The Pentagon has withheld tens of millions of dollars remaining in military aid to Pakistan after Defense Secretary Jim Mattis decided that Islamabad was not taking enough action to counter the Taliban-affiliated Haqqani network.
“This is simply an assessment of the current state of play,” Mattis told reporters at the Pentagon Friday. “It’s not a policy. It is a reality.”
The U.S. has declined to make military reimbursements in the past, withholding $300 million last year.
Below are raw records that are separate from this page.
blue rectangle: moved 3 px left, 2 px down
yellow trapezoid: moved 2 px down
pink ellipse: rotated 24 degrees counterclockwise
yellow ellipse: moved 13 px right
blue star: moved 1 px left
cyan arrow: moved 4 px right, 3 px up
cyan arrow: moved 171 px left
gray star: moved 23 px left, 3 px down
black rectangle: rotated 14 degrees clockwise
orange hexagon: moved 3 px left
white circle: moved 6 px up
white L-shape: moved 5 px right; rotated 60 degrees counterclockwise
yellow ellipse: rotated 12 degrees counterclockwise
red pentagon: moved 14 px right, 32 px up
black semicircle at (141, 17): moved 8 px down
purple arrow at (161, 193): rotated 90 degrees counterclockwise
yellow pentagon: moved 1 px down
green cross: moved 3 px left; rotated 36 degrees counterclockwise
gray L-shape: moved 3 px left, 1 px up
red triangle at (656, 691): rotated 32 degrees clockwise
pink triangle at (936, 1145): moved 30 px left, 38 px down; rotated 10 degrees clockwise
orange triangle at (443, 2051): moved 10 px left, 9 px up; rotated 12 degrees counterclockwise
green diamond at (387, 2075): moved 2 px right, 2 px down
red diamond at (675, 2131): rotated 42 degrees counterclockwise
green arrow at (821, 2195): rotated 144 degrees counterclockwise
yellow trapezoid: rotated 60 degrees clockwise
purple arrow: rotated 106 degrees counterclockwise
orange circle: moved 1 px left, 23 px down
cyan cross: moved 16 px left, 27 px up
Pakistan has already been reimbursed $550 million of the $900 million it was authorized to receive in fiscal year 2016.
Mattis’ decision affects $50 million that was previously earmarked for Pakistan.
Pentagon spokesman Adam Stump said Mattis “could not certify that Pakistan has taken sufficient action against the Haqqani network per the requirement in the FY 2016 National Defense Authorization Act [NDAA].”
Money is reprogrammed
Stump said the money is being reprogrammed to be used for other requirements.
The decision comes as President Donald Trump’s administration is exploring its approach toward Pakistan in developing a regional policy aimed at fighting Taliban militants and Islamic State fighters in neighboring Afghanistan.
“This decision does not prejudge the conclusions of the White House review of South Asia strategy, which is still ongoing,” Stump said, adding that the decision also “does not reduce the significance of the sacrifices that the Pakistani military has undertaken over previous years.”